Timothy rodeó el escritorio y se sentó.
—¿Cómo va el día? —intentó sonar animado, como si no estuviera preocupado por nada. Como si la idea de pasarse diez años en la cárcel fuera lo último que se le pasara por la cabeza—. ¿Ya has encontrado un nuevo trabajo? ¿Cuándo es tu último día aquí? ¿El viernes?
El Chico asintió.
—Sí, el viernes. Creo que me voy a tomar unas pequeñas vacaciones después de Osiris. Ya sabes, para relajarme un poco.
—Buena idea —dijo Timothy—. Yo también —una década, más o menos, en un edificio de alta seguridad—. Verás, quería hablar contigo porque…
El Chico lo interrumpió:
—Antes de que sigas, hay algo que tengo que decirte.
Timothy se reclinó en la silla y apretó los labios.
—Tengo que devolverte esto —el Chico le entregó el cheque de cincuenta mil dólares que le había dado—. Mi abogado dice que quizá no es buena idea.
—¿Tu abogado? ¿Frank Arnheim?
—No… Tengo mi propio abogado. De Brobeck. Seguramente, sea lo mejor para los dos.
Timothy pensó: «Para los dos, no. Para ti».

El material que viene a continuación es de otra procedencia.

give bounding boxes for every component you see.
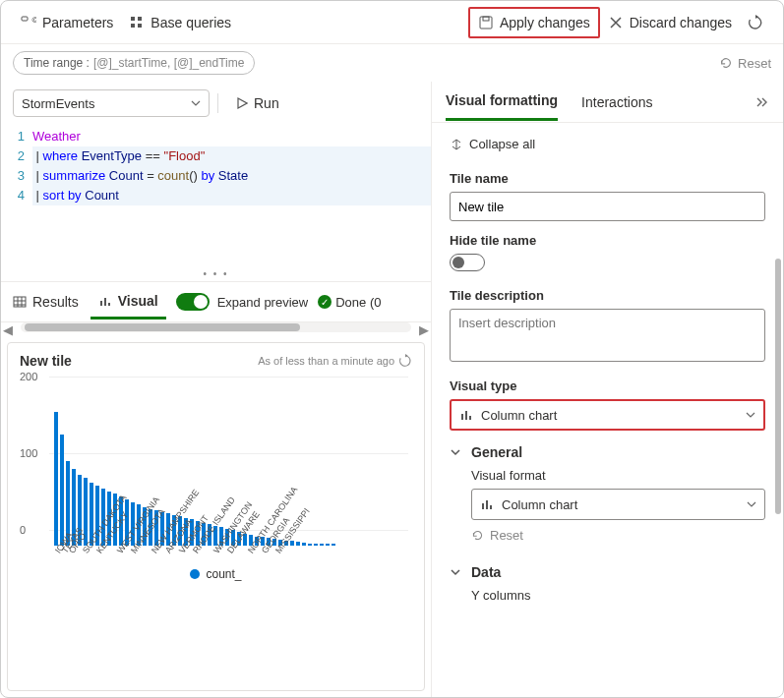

El Chico alargó más el brazo hacia él, de modo que el cheque ahora estaba a escasos centímetros de su cara. Timothy lo miró, pero no lo cogió. El Chico bajó el brazo y lo dejó encima de la mesa, como alguien que deja una flor encima de una tumba.
Timothy se quedó mirando el cheque un buen rato, y luego miró a su ayudante.
—Quiero preguntarte algo —dijo—. Exactamente, ¿qué dirás ante la CFTC cuando testifiques?
El Chico meneó la cabeza.
—Nada. Sólo la verdad.
Timothy sonrió.
—¿Y cuál es la verdad, exactamente?
El Chico puso cara de póquer. No parecía feliz, ni asustado, ni enfadado. Sólo parecía… un chico.
—¿Hay algo que no quieres que diga?
Timothy lo observó detenidamente. ¿Era una trampa? ¿Era posible que el Chico estuviera grabando aquella conversación? Quería abalanzarse sobre él y cachearlo en busca de algún artilugio. Aunque eso sería una locura. ¿O no?
—No —dijo—. Es importante que digas la verdad. Di siempre la verdad. Es una lección de negocios muy importante que he intentado enseñarte.
Sonrió y le guiñó un ojo. Aquel guiño podía haber significado cualquier cosa. Pero, en este caso, Timothy se levantó y quedó claro que el guiño quería decir que la conversación había terminado.